I came across an idea a while back called ‘sequential selling’. The idea was to create a ‘product stack’, containing:

sequential selling

  • A low price product ($10-30 range)
  • A mid-price product ($100-500 range)
  • A high price product ($1000-5000 range)
  • A premium, luxury or ‘done for you’ offer ($10K+)

You then offer new prospects the lowest price product initially, then upsell them to one or more of the higher levels.

There is merit to this approach. It CAN work. It fits with the 80/20 power curve principle…

Sequential Selling Does Work!

A small proportion of your customers will pay more to solve the problem faster, more elegantly, in luxury, or at greater convenience.

The misunderstanding is that people will go through each step sequentially. In my experience, somebody with $10K to spend on solving a problem is unlikely to buy a $100 video course.

It’s about as difficult to sell a $100 product as it is to sell a $1000 product. (The $10K+ product sits alone because it can’t easily be put on a credit card… at least not without serious questions from your finance department!)

But it’s about as much effort to sell a $100 product as it is a $1000 product. You’re still going to need a funnel. You’ll still need a sales page.

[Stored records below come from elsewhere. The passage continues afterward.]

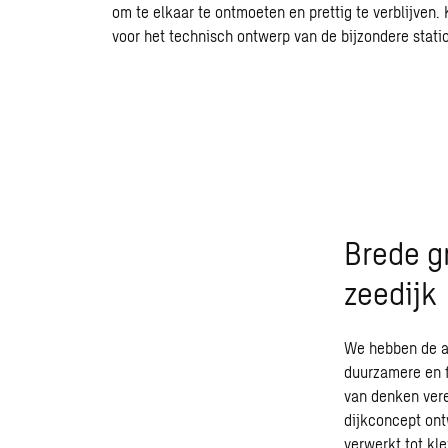
om te elkaar te ontmoeten en prettig te verblijven
voor het technisch ontwerp van de bijzondere statio
Brede g
zeedijk
We hebben de af
duurzamere en f
van denken ver
dijkconcept on
verwerkt tot kle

You’ll probably still need a webinar.

(In my experience, ‘webinar + sales page’ usually converts better than ‘JUST sales page’, at least in the $1000 range.)

Rather than looking to sell people sequentially through the stack, I think it’s more effective to qualify people upfront and send them straight to the offer that best fits their budget.

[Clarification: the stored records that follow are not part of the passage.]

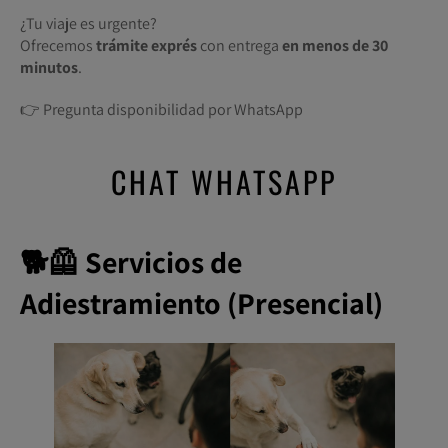
¿Tu viaje es urgente?
Ofrecemos
trámite exprés
con entrega
en menos de 30
minutos
.
👉 Pregunta disponibilidad por WhatsApp
CHAT WHATSAPP
🐕🦺 Servicios de
Adiestramiento (Presencial)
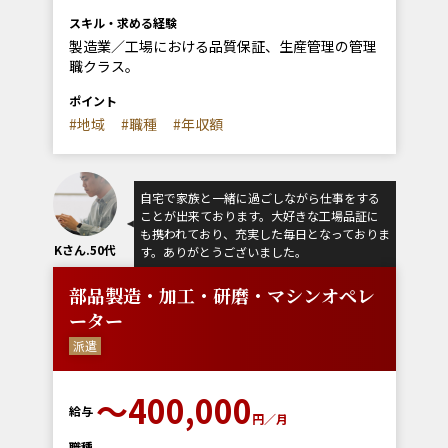
スキル・求める経験
製造業／工場における品質保証、生産管理の管理
職クラス。
ポイント
#地域
#職種
#年収額
自宅で家族と一緒に過ごしながら仕事をする
ことが出来ております。大好きな工場品証に
も携われており、充実した毎日となっておりま
Kさん.50代
す。ありがとうございました。
部品製造・加工・研磨・マシンオペレ
ーター
派遣
〜400,000
給与
円／月
職種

You initially need to know:

  1. Do they REALLY need the problem solving right now?
  2. Do they have the money to solve it? And if so, how much?
  3. Do they have the authority to make a buying decision?

The third question gets tougher the higher you go up the price range. Anyone can buy a book or mini-course without attracting too many questions from their spouse, or finance department. (The spouse and ‘finance department’ may in fact be the same person!)

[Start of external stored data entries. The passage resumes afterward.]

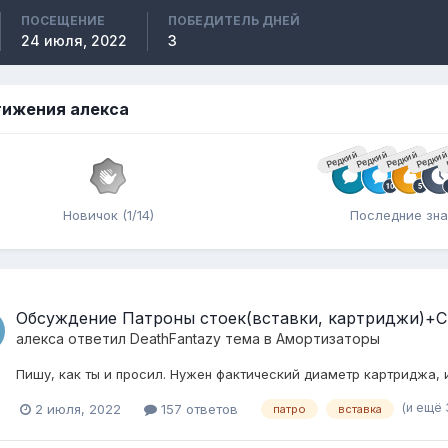
ПОСЕЩЕНИЕ
ПОБЕДИТЕЛЬ ДНЕЙ
24 июля, 2022
3
ижения алекса
Редкий
Редкий
Редкий
Редки
Новичок (1/14)
Последние зна
Обсуждение Патроны стоек(вставки, картриджи)+
алекса
ответил
DeathFantazy
тема в
Амортизаторы
Пишу, как ты и просил. Нужен фактический диаметр картриджа, и
(и ещё 
2 июля, 2022
157 ответов
патро
вставка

You want to move people UP the price range as fast as possible, skipping the earlier steps if the prospect hits certain criteria.

You then use the lower-priced options as a down-sell tool, if it turns out in retrospect that the prospect’s budget wasn’t quite as big as they initially let on.

If they don’t have the budget, you can say “that’s fine, we have these do-it-yourself options instead…”

The one exception to moving people UP the price range might be a book. When I published my ‘Ultimate Infusionsoft Apps’ book, the leads who came to me having read the book were generally all good leads.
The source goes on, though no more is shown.